King Lear and the Apostle Paul

It is in First Corinthians that Paul also writes “God chose what is weak in the world to shame the strong, God chose what is low and despised in the world, even things that are not, to bring to nothing things that are,” and the echoes of those words in King Lear are so striking that it is hard to believe that they were not consciously in Shakespeare’s mind as he wrote it. Not only are the foolish wise in his play and the wise foolish, just as the weak are strong in it and the strong weak, but what seems to be nothing—a word that Lear and Cordelia, Edmund and Gloucester, and the Fool all play upon at some length—turns out to be something of surpassing importance, as it does when in answer to Lear’s “What can you say to draw a third more opulent than your sisters?” Cordelia’s “nothing” contains the whole richness and truth of her love contrasted with her sisters’ deceit. It is almost possible to think of Shakespeare as having written the entire play as a gloss on St. Paul, adding to it such other paradoxes of his own, as that it is the sane who are mad and the mad sane, just as it also the blind who see and the seeing who are blind.

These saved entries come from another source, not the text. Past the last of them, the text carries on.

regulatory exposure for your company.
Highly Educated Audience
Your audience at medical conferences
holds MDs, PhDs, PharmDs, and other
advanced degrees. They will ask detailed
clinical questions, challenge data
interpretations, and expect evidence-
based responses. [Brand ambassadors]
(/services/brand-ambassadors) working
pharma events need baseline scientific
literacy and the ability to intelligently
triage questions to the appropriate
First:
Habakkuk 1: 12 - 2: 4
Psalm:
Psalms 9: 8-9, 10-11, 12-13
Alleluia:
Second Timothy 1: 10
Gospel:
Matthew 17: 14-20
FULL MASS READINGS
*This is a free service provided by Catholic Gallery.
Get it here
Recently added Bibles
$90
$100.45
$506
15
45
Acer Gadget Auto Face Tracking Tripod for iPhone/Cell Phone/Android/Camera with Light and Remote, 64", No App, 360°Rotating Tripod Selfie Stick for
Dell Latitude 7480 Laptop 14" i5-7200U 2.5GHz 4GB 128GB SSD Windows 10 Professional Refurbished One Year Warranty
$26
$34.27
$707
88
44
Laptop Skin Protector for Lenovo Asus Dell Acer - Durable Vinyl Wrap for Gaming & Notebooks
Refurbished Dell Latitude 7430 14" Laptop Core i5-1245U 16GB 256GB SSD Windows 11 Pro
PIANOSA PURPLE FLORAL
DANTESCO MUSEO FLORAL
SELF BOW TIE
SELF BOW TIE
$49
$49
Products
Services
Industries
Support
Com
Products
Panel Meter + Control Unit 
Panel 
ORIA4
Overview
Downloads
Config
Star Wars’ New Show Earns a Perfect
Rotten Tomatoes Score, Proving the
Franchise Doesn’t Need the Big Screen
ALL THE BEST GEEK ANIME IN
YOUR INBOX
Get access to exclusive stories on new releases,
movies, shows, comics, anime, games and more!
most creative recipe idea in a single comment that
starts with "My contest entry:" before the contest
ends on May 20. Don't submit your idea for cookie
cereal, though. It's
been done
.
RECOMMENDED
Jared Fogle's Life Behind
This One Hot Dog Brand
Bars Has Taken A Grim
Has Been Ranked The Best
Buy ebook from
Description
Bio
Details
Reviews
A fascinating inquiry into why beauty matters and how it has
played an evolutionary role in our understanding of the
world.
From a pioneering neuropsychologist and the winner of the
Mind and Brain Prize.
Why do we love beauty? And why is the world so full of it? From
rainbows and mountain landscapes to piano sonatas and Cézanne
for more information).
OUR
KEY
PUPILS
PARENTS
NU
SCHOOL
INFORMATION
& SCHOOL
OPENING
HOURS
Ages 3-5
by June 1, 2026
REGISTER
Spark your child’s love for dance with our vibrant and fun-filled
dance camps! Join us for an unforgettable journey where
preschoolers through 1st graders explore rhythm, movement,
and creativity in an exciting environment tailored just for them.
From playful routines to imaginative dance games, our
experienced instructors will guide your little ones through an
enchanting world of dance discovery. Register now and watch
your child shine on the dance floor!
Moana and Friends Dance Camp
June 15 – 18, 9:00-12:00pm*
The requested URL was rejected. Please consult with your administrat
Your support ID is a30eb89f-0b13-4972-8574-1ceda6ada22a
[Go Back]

-Frederick Buechner, Speak What We Feel, 137-138.

King Lear as Fairytale

The opening scene of [King Lear] has a fairytale quality about it, with the two wicked sisters and the one good one, as in Cinderella, and the richest treasure going to the one who gives the best speech as to the one who makes the right wish or opens the right casket, but it isn't long before Shakespeare turns all this on its head and the hope that they will all live happily ever after gets lost in nightmare. And yet, and yet, he seems to say, maybe life is like a fairy tale notwithstanding, if only in the sense that all disguises are stripped away in the end and all evil spells undone, so that even the Beast becomes beautiful when he discovers that Beauty loves him, and even the old king, with Beauty dead in his arms, finally becomes a human being, and the last word, like Albany's, is a word of mercy.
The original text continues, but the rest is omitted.